Thursday, October 07, 2010

Americans Die Earlier, Thanks to U.S. Healthcare

Lifespan is usually a pretty fair indicator of the quality of any nation's healthcare.   And in the United States, whose healthcare the Right in Canada would like to adopt, well it's not so good.   In fact, due strictly to inferior heathcare, Americans die sooner than the citizens of a dozen other nations.

This is the point at which Americans like to jump in and blame obesity, traffic accidents and a high murder rate for skewing the results, masking the reality that their healthcare is the best in the world.

Not this time, amigos.

A study just released by Columbia University factored in obesity, traffic accidents and murder and still found that American healthcare just doesn't cut it.  From Reuters:

Columbia's Peter Muennig, who led the study published in the journal Health
Affairs, said his team accounted for these factors this time.

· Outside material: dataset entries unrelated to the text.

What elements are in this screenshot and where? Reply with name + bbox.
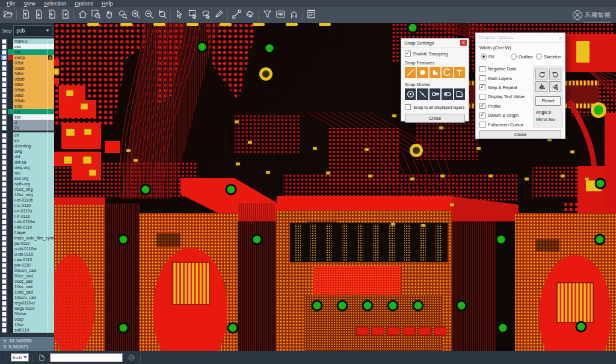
layer-checkbox[interactable]: [2, 193, 7, 197]
layer-color-swatch[interactable]: [8, 125, 13, 131]
layer-checkbox[interactable]: [2, 88, 7, 93]
snap-corner-button[interactable]: [430, 67, 440, 78]
layer-name[interactable]: cm: [13, 49, 54, 55]
layer-name[interactable]: 09lsb: [13, 98, 54, 103]
layer-color-swatch[interactable]: [8, 109, 13, 114]
layer-color-swatch[interactable]: [8, 120, 13, 125]
layer-color-swatch[interactable]: [8, 273, 13, 279]
layer-name[interactable]: u-dd-0110w: [13, 246, 54, 251]
snap-magnet-button[interactable]: [287, 8, 300, 22]
layer-color-swatch[interactable]: [8, 322, 13, 327]
rotate-cw-button[interactable]: [535, 69, 547, 79]
layer-row-u-dd-0110[interactable]: u-dd-0110: [0, 251, 54, 257]
layer-checkbox[interactable]: [2, 187, 7, 192]
layer-row-cn[interactable]: cn: [0, 132, 54, 138]
option-profile[interactable]: Profile: [479, 102, 532, 111]
doc-arrow-down-button[interactable]: [32, 8, 45, 22]
layer-row-sn[interactable]: sn: [0, 138, 54, 143]
layer-checkbox[interactable]: [2, 160, 7, 165]
layer-row-09lsb[interactable]: 09lsb: [0, 98, 54, 103]
layer-name[interactable]: 01cs_cad: [13, 279, 54, 284]
layer-name[interactable]: pin-0110: [13, 262, 54, 268]
flip-horizontal-button[interactable]: [535, 81, 547, 92]
layer-checkbox[interactable]: [2, 203, 7, 208]
layer-color-swatch[interactable]: [8, 159, 13, 165]
layer-row-08lst[interactable]: 08lst: [0, 93, 54, 98]
layer-color-swatch[interactable]: [8, 103, 13, 109]
snap-circle-button[interactable]: [417, 67, 428, 78]
layer-row-01cba[interactable]: 01cba: [0, 311, 54, 316]
layer-row-10scm_cad[interactable]: 10scm_cad: [0, 295, 54, 300]
layer-row-05lsb[interactable]: 05lsb: [0, 76, 54, 82]
layer-row-sm[interactable]: sm: [0, 109, 54, 114]
layer-name[interactable]: i-dd-0110: [13, 224, 54, 230]
layer-color-swatch[interactable]: [8, 82, 13, 87]
layer-name[interactable]: 05lsb: [13, 76, 54, 82]
layer-row-10se_cad[interactable]: 10se_cad: [0, 289, 54, 295]
layer-row-i-dd-0110[interactable]: i-dd-0110: [0, 224, 54, 230]
layer-row-d[interactable]: d: [0, 120, 54, 125]
layer-checkbox[interactable]: [2, 220, 7, 224]
layer-checkbox[interactable]: [2, 198, 7, 203]
layer-name[interactable]: saf0110: [13, 327, 54, 333]
checkbox-checked-icon[interactable]: [405, 51, 411, 57]
layer-checkbox[interactable]: [2, 225, 7, 230]
layer-name[interactable]: 06lst: [13, 82, 54, 87]
layer-row-pe-0110[interactable]: pe-0110: [0, 241, 54, 246]
layer-name[interactable]: 01ccm_cad: [13, 268, 54, 273]
layer-name[interactable]: sold: [13, 103, 54, 109]
layer-name[interactable]: sn: [13, 138, 54, 143]
layer-row-d-tenting[interactable]: d-tenting: [0, 143, 54, 149]
layer-checkbox[interactable]: [2, 236, 7, 241]
layer-checkbox[interactable]: [2, 104, 7, 109]
layer-row-10sp[interactable]: 10sp: [0, 322, 54, 327]
layer-name[interactable]: i-rc-0110s: [13, 197, 54, 203]
layer-checkbox[interactable]: [2, 230, 7, 235]
layer-checkbox[interactable]: [2, 82, 7, 87]
layer-row-sss[interactable]: sss: [0, 114, 54, 120]
option-fullscreen-cursor[interactable]: Fullscreen Cursor: [479, 120, 532, 129]
pan-hand-button[interactable]: [102, 8, 116, 22]
layer-checkbox[interactable]: [2, 252, 7, 257]
layer-color-swatch[interactable]: [8, 55, 13, 60]
step-select[interactable]: pcb: [13, 25, 52, 37]
layer-color-swatch[interactable]: [8, 306, 13, 311]
layer-name[interactable]: u-dd-0110: [13, 251, 54, 257]
filter-funnel-button[interactable]: [260, 8, 274, 22]
option-display-text-value[interactable]: Display Text Value: [479, 92, 532, 101]
layer-color-swatch[interactable]: [8, 262, 13, 268]
layer-name[interactable]: pe-0110: [13, 241, 54, 246]
layer-name[interactable]: 01ce_cad: [13, 273, 54, 279]
layer-checkbox[interactable]: [2, 290, 7, 295]
layer-checkbox[interactable]: [2, 144, 7, 149]
layer-color-swatch[interactable]: [8, 311, 13, 316]
layer-row-10ss_cad[interactable]: 10ss_cad: [0, 284, 54, 289]
snap-arc-button[interactable]: [442, 67, 452, 78]
layer-color-swatch[interactable]: [8, 214, 13, 219]
layer-color-swatch[interactable]: [8, 138, 13, 143]
layer-checkbox[interactable]: [2, 214, 7, 219]
layer-color-swatch[interactable]: [8, 154, 13, 159]
radio-fill[interactable]: Fill: [481, 54, 511, 60]
layer-row-07lsb[interactable]: 07lsb: [0, 87, 54, 93]
checkbox-icon[interactable]: [479, 103, 485, 109]
layer-name[interactable]: sm: [13, 109, 54, 114]
layer-checkbox[interactable]: [2, 133, 7, 138]
layer-checkbox[interactable]: [2, 93, 7, 98]
snap-dialog-titlebar[interactable]: Snap Settings x: [401, 39, 469, 48]
layer-name[interactable]: 2d: [13, 125, 54, 131]
doc-arrow-up-button[interactable]: [19, 8, 32, 22]
measure-line-button[interactable]: [230, 8, 243, 22]
mode-center-button[interactable]: [405, 88, 416, 100]
layer-row-01ccm_cad[interactable]: 01ccm_cad: [0, 268, 54, 273]
layer-checkbox[interactable]: [2, 182, 7, 187]
layer-name[interactable]: 03lsb: [13, 66, 54, 71]
layer-color-swatch[interactable]: [8, 143, 13, 149]
brush-button[interactable]: [212, 8, 226, 22]
checkbox-icon[interactable]: [479, 84, 485, 90]
radio-outline[interactable]: Outline: [511, 54, 536, 60]
layer-row-cm[interactable]: cm: [0, 49, 54, 55]
layer-row-pin-0110[interactable]: pin-0110: [0, 262, 54, 268]
layer-row-06lst[interactable]: 06lst: [0, 82, 54, 87]
snap-line-button[interactable]: [405, 67, 416, 78]
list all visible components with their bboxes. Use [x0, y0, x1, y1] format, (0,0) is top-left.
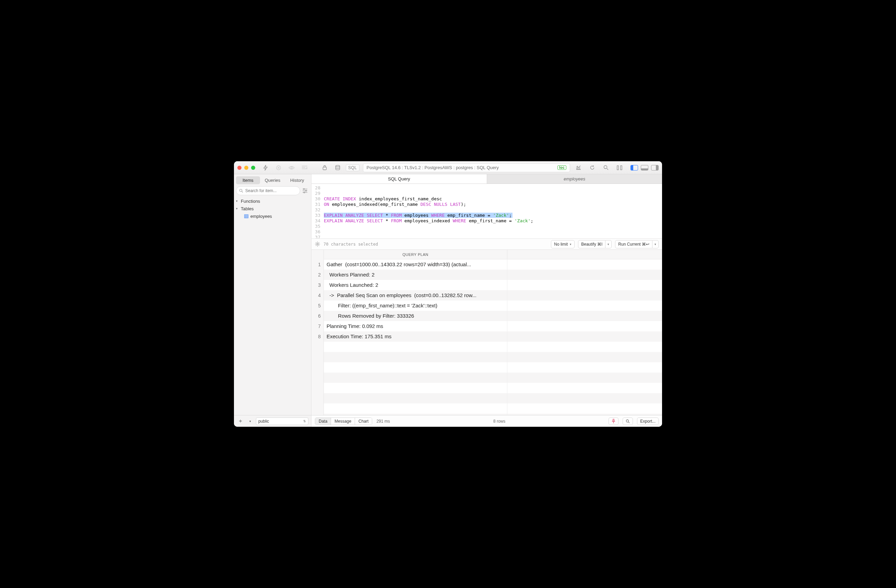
svg-point-1	[291, 167, 293, 168]
sidebar-tab-items[interactable]: Items	[236, 176, 260, 184]
run-button[interactable]: Run Current ⌘↩	[615, 240, 652, 248]
result-row[interactable]: Planning Time: 0.092 ms	[324, 321, 662, 331]
tree-label: Tables	[241, 206, 254, 211]
svg-point-9	[305, 190, 306, 191]
view-chart-button[interactable]: Chart	[355, 418, 372, 425]
svg-point-8	[303, 188, 304, 189]
sidebar-search-input[interactable]	[245, 188, 297, 193]
result-row[interactable]: Workers Planned: 2	[324, 270, 662, 280]
limit-dropdown[interactable]: No limit ▾	[551, 240, 574, 248]
cancel-icon[interactable]	[274, 164, 283, 172]
selection-status: 70 characters selected	[323, 242, 378, 247]
toggle-right-panel[interactable]	[651, 165, 658, 171]
columns-icon[interactable]	[615, 164, 624, 172]
refresh-icon[interactable]	[587, 164, 597, 172]
chevron-down-icon: ▾	[236, 199, 239, 203]
select-chevrons-icon: ⇅	[303, 420, 306, 423]
results-search-button[interactable]	[623, 417, 633, 425]
result-row[interactable]: -> Parallel Seq Scan on employees (cost=…	[324, 290, 662, 300]
tree-node-functions[interactable]: ▾ Functions	[234, 197, 311, 205]
loc-badge: loc	[558, 165, 566, 170]
breadcrumb-text: PostgreSQL 14.6 : TLSv1.2 : PostgresAWS …	[367, 165, 499, 170]
result-row[interactable]: Workers Launched: 2	[324, 280, 662, 290]
results-pane: 12345678 QUERY PLAN Gather (cost=1000.00…	[311, 250, 662, 415]
chevron-down-icon: ▾	[570, 242, 571, 246]
app-window: SQL PostgreSQL 14.6 : TLSv1.2 : Postgres…	[234, 161, 662, 427]
beautify-label: Beautify ⌘I	[581, 242, 602, 247]
result-view-segment: Data Message Chart	[315, 417, 372, 425]
chevron-down-icon: ▾	[655, 242, 656, 246]
tree-label: Functions	[241, 199, 260, 204]
tree-node-employees[interactable]: employees	[234, 212, 311, 220]
svg-point-4	[604, 166, 607, 169]
tree-node-tables[interactable]: ▾ Tables	[234, 205, 311, 212]
pin-icon	[612, 419, 616, 423]
gear-icon[interactable]	[315, 242, 320, 247]
toggle-left-panel[interactable]	[631, 165, 638, 171]
schema-tree: ▾ Functions ▾ Tables employees	[234, 197, 311, 220]
row-count: 8 rows	[493, 419, 505, 423]
svg-rect-2	[323, 167, 326, 170]
minimize-window-button[interactable]	[244, 166, 248, 170]
svg-rect-11	[245, 215, 248, 218]
sidebar-search[interactable]	[236, 186, 300, 195]
filter-settings-icon[interactable]	[302, 188, 309, 193]
result-row[interactable]: Rows Removed by Filter: 333326	[324, 311, 662, 321]
main-area: SQL Query employees 28293031323334353637…	[311, 174, 662, 415]
result-row[interactable]: Filter: ((emp_first_name)::text = 'Zack'…	[324, 300, 662, 311]
eye-icon[interactable]	[287, 164, 296, 172]
sidebar-tab-queries[interactable]: Queries	[261, 176, 285, 184]
svg-point-13	[626, 420, 629, 422]
svg-point-10	[303, 192, 305, 193]
view-message-button[interactable]: Message	[331, 418, 355, 425]
beautify-dropdown[interactable]: ▾	[605, 240, 612, 248]
bolt-icon[interactable]	[261, 164, 270, 172]
svg-point-12	[317, 243, 318, 245]
editor-toolbar: 70 characters selected No limit ▾ Beauti…	[311, 239, 662, 250]
result-row[interactable]: Execution Time: 175.351 ms	[324, 331, 662, 342]
window-controls	[238, 166, 255, 170]
search-icon	[239, 189, 243, 193]
tree-label: employees	[250, 214, 272, 219]
schema-select[interactable]: public ⇅	[256, 417, 308, 425]
editor-code[interactable]: CREATE INDEX index_employees_first_name_…	[323, 184, 662, 238]
sql-mode-badge: SQL	[346, 165, 360, 171]
schema-label: public	[258, 419, 269, 423]
lock-icon[interactable]	[320, 164, 329, 172]
chevron-down-icon: ▾	[608, 242, 609, 246]
tab-employees[interactable]: employees	[487, 174, 662, 184]
column-header-query-plan[interactable]: QUERY PLAN	[324, 250, 507, 259]
query-duration: 291 ms	[376, 419, 390, 423]
run-label: Run Current ⌘↩	[618, 242, 649, 247]
tab-sql-query[interactable]: SQL Query	[311, 174, 487, 184]
view-data-button[interactable]: Data	[315, 418, 331, 425]
toggle-bottom-panel[interactable]	[641, 165, 648, 171]
svg-point-3	[335, 165, 340, 167]
results-rows: Gather (cost=1000.00..14303.22 rows=207 …	[324, 259, 662, 415]
beautify-button[interactable]: Beautify ⌘I	[578, 240, 605, 248]
export-button[interactable]: Export...	[637, 417, 658, 425]
add-button[interactable]: ＋	[237, 417, 244, 425]
result-row[interactable]: Gather (cost=1000.00..14303.22 rows=207 …	[324, 259, 662, 270]
add-dropdown[interactable]: ▾	[246, 417, 254, 425]
close-window-button[interactable]	[238, 166, 241, 170]
content-tabs: SQL Query employees	[311, 174, 662, 184]
pin-button[interactable]	[608, 417, 619, 425]
svg-point-7	[240, 189, 242, 192]
indent-icon[interactable]	[300, 164, 309, 172]
run-dropdown[interactable]: ▾	[652, 240, 658, 248]
chart-icon[interactable]	[573, 164, 583, 172]
sidebar-tab-history[interactable]: History	[285, 176, 309, 184]
maximize-window-button[interactable]	[251, 166, 255, 170]
search-icon[interactable]	[601, 164, 611, 172]
database-icon[interactable]	[333, 164, 342, 172]
status-bar: ＋ ▾ public ⇅ Data Message Chart 291 ms 8…	[234, 415, 662, 427]
sql-editor[interactable]: 28293031323334353637 CREATE INDEX index_…	[311, 184, 662, 239]
table-icon	[244, 215, 248, 218]
limit-label: No limit	[554, 242, 568, 247]
connection-breadcrumb[interactable]: PostgreSQL 14.6 : TLSv1.2 : PostgresAWS …	[363, 163, 570, 172]
tab-label: employees	[564, 176, 585, 181]
sidebar: Items Queries History ▾ Functions	[234, 174, 311, 415]
editor-gutter: 28293031323334353637	[311, 184, 323, 238]
results-header: QUERY PLAN	[324, 250, 662, 259]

"But what really surprised us was that all of the usual suspects -- smoking,
obesity, traffic accidents, and homicides -- are not the culprits," Meunnig said
in a statement.


"The U.S. doesn't stand out as doing any worse in these areas than any of the
other countries we studied, leading us to believe that failings in the U.S.
health care system, such as costly specialized and fragmented care, are likely
playing a large role in this relatively poor performance on improvements in life
expectancy."


The 12 countries against which U.S. healthcare was compared were the only other countries studied.  As in, the United States fell last - shall we say "dead last."   Call it a wacky coincidence but those twelve countries that bested the United States all provide universal healthcare.